One might question why we are approximating \(p(\mathbf z \mid \mathbf x)\) in the first place. The answer is in the intractibility of the marginal, also called as the evidence. Specifically, we have

$$ p(\mathbf z \mid \mathbf x) = \frac{p(\mathbf x, \mathbf z)}{p(\mathbf x)} = \displaystyle\frac{p(\mathbf x, \mathbf z)}{\displaystyle\int p(\mathbf x, \mathbf z) d\mathbf z} $$

and the evidence in the denominator involves an expression that is intractible in real life applications or takes a very long time to compute.

So we approximate instead

Instead of directly computing \(p(\mathbf z \mid \mathbf x)\), the central theme of variational inference is in approximating the posterior \(p(\mathbf z \mid \mathbf x)\) with a distribution that belongs to a family of simpler distributions over \(\mathbf z\), e.g. family of Gaussian distributions, and is close to the posterior itself. The distance between distributions is measured by the reverse Kullback-Leibler divergence. If we initially posit a family \(\mathcal Q\) of distributions, the distribution of interest can be mathematically expressed as:

$$ q^*(\mathbf z) = {\arg\min}_{q(\mathbf z) \in \mathcal Q} \, D_\text{KL} \left( q(\mathbf z) \, \lVert \, p(\mathbf z \mid \mathbf x) \right). $$

You might have noticed that we’re utilizing the reverse KL divergence as opposed to the forward KL divergence. In general, we have \(D_{\text{KL}} (P \, \lVert \, Q) \neq D_{\text{KL}} (Q \, \lVert \, P)\) for two probability distributions \(P\) and \(Q\). The benefit of using the reverse KL divergence in our current discussion and in the expectation-maximization (EM) algorithm is due to the easier computation. Notice that we have the flexibility of designing \(q(\mathbf z)\), so the reverse KL divergence makes computing expectations much simpler.

Let’s expand the expression using the definition of KL divergence.
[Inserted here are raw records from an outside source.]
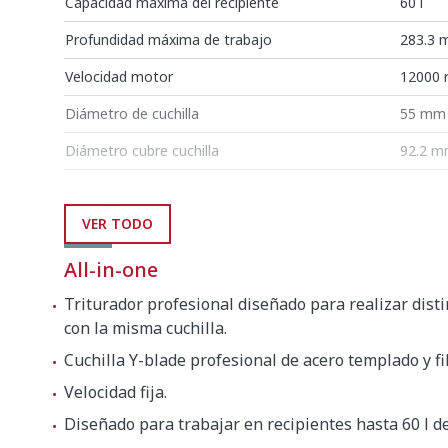
Capacidad máxima del recipiente
60 l
Profundidad máxima de trabajo
283.3
Velocidad motor
12000 
Diámetro de cuchilla
55 mm
Diámetro cubre cuchilla
92.2 
Longitud
VER TODO
Longitud brazo triturador
420 m
All-in-one
Longitud total
728 m
Triturador profesional diseñado para realizar dist
con la misma cuchilla.
Peso neto
3.74 kg
Cuchilla Y-blade profesional de acero templado y fi
Nivel de ruido a 1 m
<80 dB
Velocidad fija.
Diseñado para trabajar en recipientes hasta 60 l d
Dimensiones del embalaje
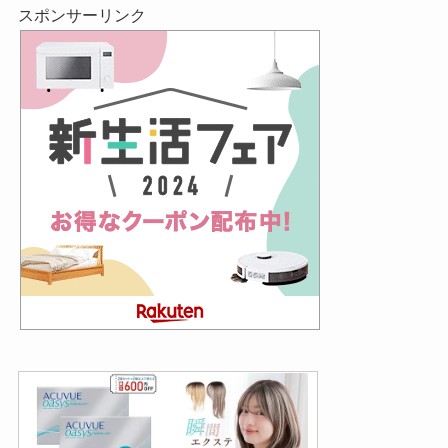
スポンサーリンク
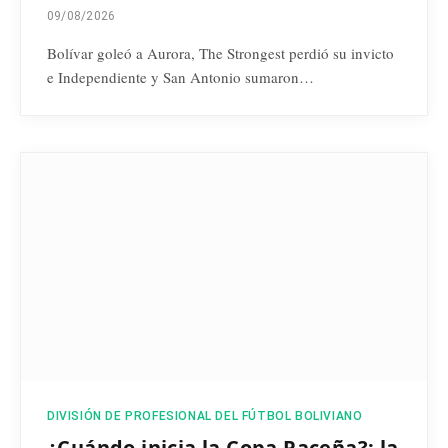
09/08/2026
Bolívar goleó a Aurora, The Strongest perdió su invicto
e Independiente y San Antonio sumaron…
DIVISIÓN DE PROFESIONAL DEL FÚTBOL BOLIVIANO
¿Cuándo inicia la Copa Paceña?: la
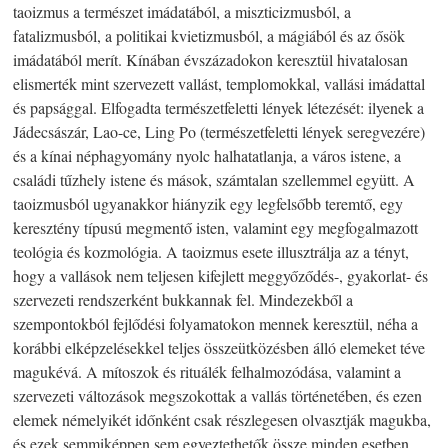
taoizmus a természet imádatából, a miszticizmusból, a
fatalizmusból, a politikai kvietizmusból, a mágiából és az ősök
imádatából merít. Kínában évszázadokon keresztül hivatalosan
elismerték mint szervezett vallást, templomokkal, vallási imádattal
és papsággal. Elfogadta természetfeletti lények létezését: ilyenek a
Jádecsászár, Lao-ce, Ling Po (természetfeletti lények seregvezére)
és a kínai néphagyomány nyolc halhatatlanja, a város istene, a
családi tűzhely istene és mások, számtalan szellemmel együtt. A
taoizmusból ugyanakkor hiányzik egy legfelsőbb teremtő, egy
keresztény típusú megmentő isten, valamint egy megfogalmazott
teológia és kozmológia. A taoizmus esete illusztrálja az a tényt,
hogy a vallások nem teljesen kifejlett meggyőződés-, gyakorlat- és
szervezeti rendszerként bukkannak fel. Mindezekből a
szempontokból fejlődési folyamatokon mennek keresztül, néha a
korábbi elképzelésekkel teljes összeütközésben álló elemeket téve
magukévá. A mítoszok és rituálék felhalmozódása, valamint a
szervezeti változások megszokottak a vallás történetében, és ezen
elemek némelyikét időnként csak részlegesen olvasztják magukba,
és ezek semmiképpen sem egyeztethetők össze minden esetben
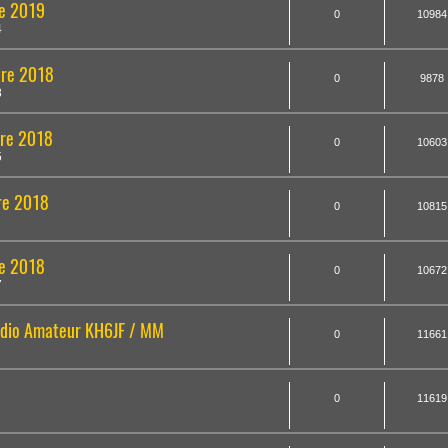
re 2019
0
10984
4
tre 2018
0
9878
8
tre 2018
0
10603
5
tre 2018
0
10815
re 2018
0
10672
7
radio Amateur KH6JF / MM
0
11661
0
11619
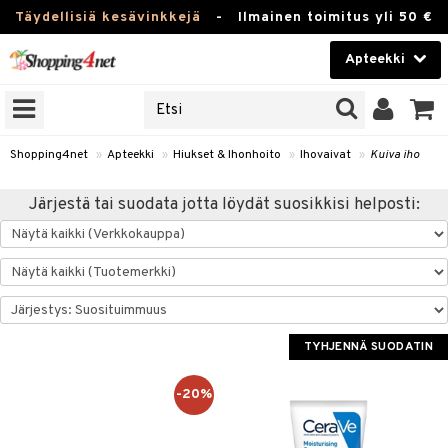
Täydellisiä kesävinkkejä
-
Ilmainen toimitus yli 50 €
Apteekki
ERKKEJÄ
Kauneudenhoito
JAT
UOTTEITA
Piilolinssit
Shopping4net
»
Apteekki
»
Hiukset & Ihonhoito
»
Ihovaivat
»
Kuiva iho
Luontaistuotteet
Järjestä tai suodata jotta löydät suosikkisi helposti:
Apteekki
eet
ihkeet
pakasta
pat
ia
Fitness
Puremat & Pistot
 & Seisominen
Koti & Sisustus
& Ihonhoito
/ WC
u
TYHJENNÄ SUODATIN
Lelut, Lapsi & Vauva
nni & Ylety
tuotteet
Tuotemerkkejä
-20%
it & Teipit
t
Kampanjat
se
 / Pistokset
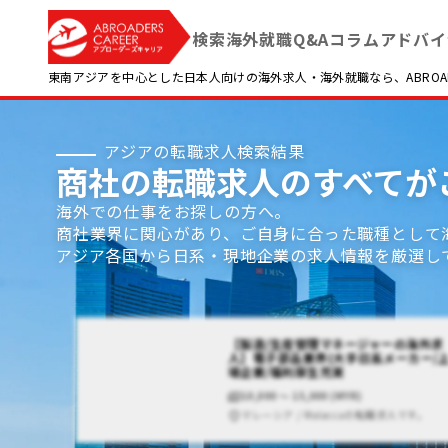
検索
海外就職Q&A
コラム
アドバイ
東南アジアを中心とした日本人向けの海外求人・海外就職なら、ABROADE
アジアの転職求人検索結果
商社の転職求人のすべてがこ
海外での仕事をお探しの方へ。
商社業界に関心があり、ご自身に合った職種として
アジア各国から日系・現地企業の求人情報を厳選し
【製造/生産管理マネージャーの海外求
人】電子部品業界(大手日系メーカー/
場企業/福利厚生充実
10,000 〜 15,000 (MYR)
マレーシア / Malaccaの転職求人です。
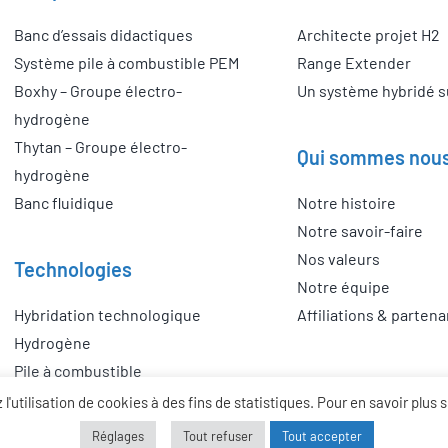
Banc d’essais didactiques
Architecte projet H2
Système pile à combustible PEM
Range Extender
Boxhy – Groupe électro-
Un système hybridé 
hydrogène
Thytan – Groupe électro-
Qui sommes nou
hydrogène
Banc fluidique
Notre histoire
Notre savoir-faire
Nos valeurs
Technologies
Notre équipe
Hybridation technologique
Affiliations & partena
Hydrogène
Pile à combustible
'utilisation de cookies à des fins de statistiques. Pour en savoir plus 
Réglages
Tout refuser
Tout accepter
Horlacher, Webdesigner Freelance –
Mentions légales
–
Politique de confidentiali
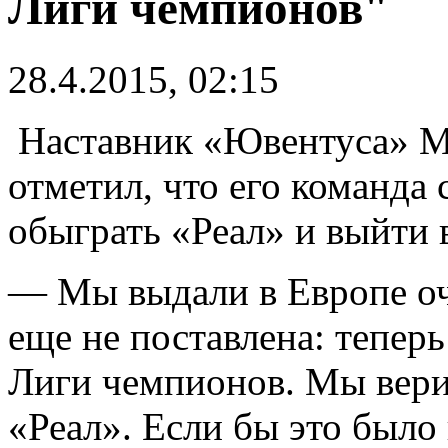
Лиги чемпионов"
28.4.2015, 02:15
Наставник «Ювентуса» М
отметил, что его команда 
обыграть «Реал» и выйти 
— Мы выдали в Европе оч
еще не поставлена: тепер
Лиги чемпионов. Мы вери
«Реал». Если бы это было 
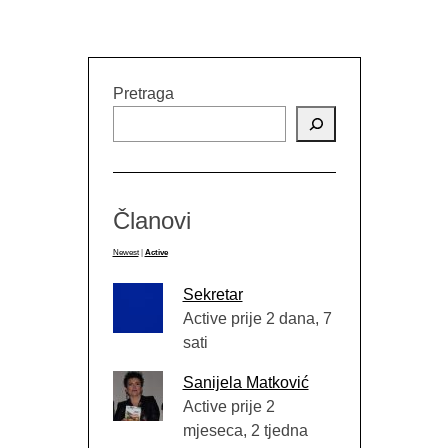
Pretraga
Članovi
Newest
|
Active
Sekretar
Active prije 2 dana, 7
sati
Sanijela Matković
Active prije 2
mjeseca, 2 tjedna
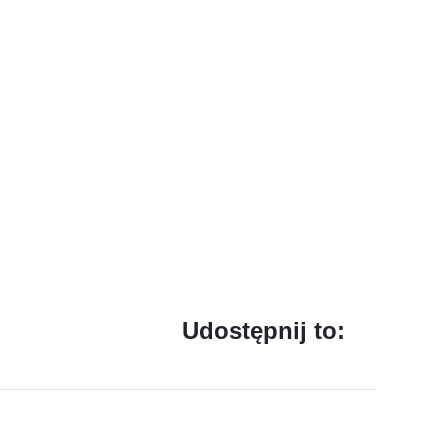
Udostępnij to:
$$ \begin{align*} D_\text{KL} \left( q(\mathbf z) \, \lVert \, p(\mathbf z \mid \mathbf x) \right) &= \int q(\mathbf z) \log \frac{q(\mathbf z)}{p(\mathbf z \mid \mathbf x)} d\mathbf z \\ &= \mathbb E_{\mathbf z \sim q(\mathbf z)} \left[ \log \frac{q(\mathbf z)}{p(\mathbf z \mid \mathbf x)} \right] \\ &= \mathbb E_{\mathbf z \sim q(\mathbf z)} \left[ \log q(\mathbf z) \right] - \mathbb E_{\mathbf z \sim q(\mathbf z)} \left[ \log p(\mathbf z \mid \mathbf x) \right] \\ &= \mathbb E_{\mathbf z \sim q(\mathbf z)} \left[ \log q(\mathbf z) \right] - \mathbb E_{\mathbf z \sim q(\mathbf z)} \left[ \log p(\mathbf x, \mathbf z) \right] + \log p(\mathbf x), \end{align*} $$

where we used \( \mathbb E_{{\mathbf z \sim q(\mathbf z)}} \left[ \log p(\mathbf x) \right] = \log p(\mathbf x) \) in the last equation, for the expression does not depend on \(\mathbf z\). At this point, we can notice two things:

  1. The KL divergence is also not directly computable this way because of the intractibility of \(p(\mathbf x)\);
  2. \(\log p(\mathbf x)\) is a fixed quantity respect to \(q(\mathbf z)\).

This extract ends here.